1. To the Professor:
(a) the Professor has the maximum of restricted interests, to f=0. At this limit, the diffusive regimes typical of the ERW model are recovered;
(b) we find an abrupt transition in the diffusive regime of the Professor, for the interval 0<f<0.1. This fact is characterized by the actions of the Professor, also being influenced by the student’s actions, having an impact on the diffusion regime of the ERW model;
(c) the diffusion regime for the Professor is characterized by measures of the exponent of Hurst H>1/2, for all p, except at point f=0, when the ERW models are recovered.
2. For the Student:
(d) we find a ballistic regime at the extremes f=0 and f=1. In these cases, the Student exhibits the maximum of restricted interests, the Professor’s actions do not influence their decisions and the dynamics are essentially deterministic. For f=0, there is no learning, so the Student presents the maximum restriction of interests. This characteristic may be associated with the repetitive behavior presented in the PDDs symptom listing, characterizing severe autism. In the extreme, f=1, there is the minimum of restriction of interests among random walkers, i.e., the Professor and the Student learn with the greatest probability. The parameter f quantifies how much, the Student and the Professor will present restricted interests, therefore for f=1, the Professor (Student) learns from the Student (Professor) with the maximum probability. Soon the Professor’s microscopic dynamics influence the dynamics as much as the Student’s microscopic decisions alter that of the Professor;
(e) we find an overdiffusive regime, for f>0. In this case, the random walker (Student) undergoes a diffusion transition from the ballistic regime to the superdiffusive regime. The parameter f quantifies how much, the Student and the Professor will present restricted interests, therefore for f=1, the Professor (Student) learns from the Student (Professor) with the maximum probability. in the region of mutual learning with maximum probability, results in a diffusive ballistic regime;
(f) we find a second transition in the diffusion regime, to f → 1, the Student undergoes a transition from the superdiffusive regime to the ballistic regime. At this limit, there is learning and the reduction of restriction of interests occurs, but restricted interests prevail in the region of maximum learning.

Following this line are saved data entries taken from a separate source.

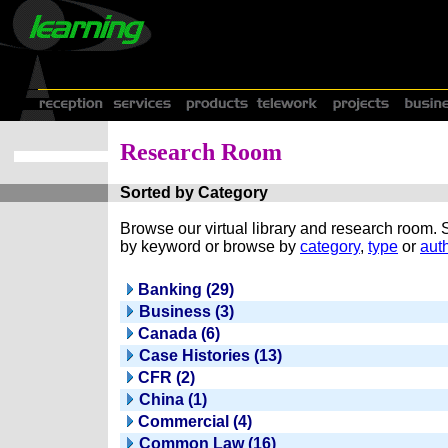
Research Room
Sorted by Category
Browse our virtual library and research room.
by keyword or browse by
category
,
type
or
auth
Banking (29)
Business (3)
Canada (6)
Case Histories (13)
CFR (2)
China (1)
Commercial (4)
Common Law (16)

When the Professor and Student have restricted interests with probability f, the former behaves like the ERW model and the second shows ballistic behavior at point f=0. For f >0, random walkers exhibit the same diffusive behavior, characterized by the same quantitative values of the Hurst exponent. The minimum of restricted interests associated with DID symptoms are those in which they exhibit lower Hurst exponent values (occurs in finite-length walks for f ≈ 0.6), the larger the severity of the autistic degree (for f=0 and f=1).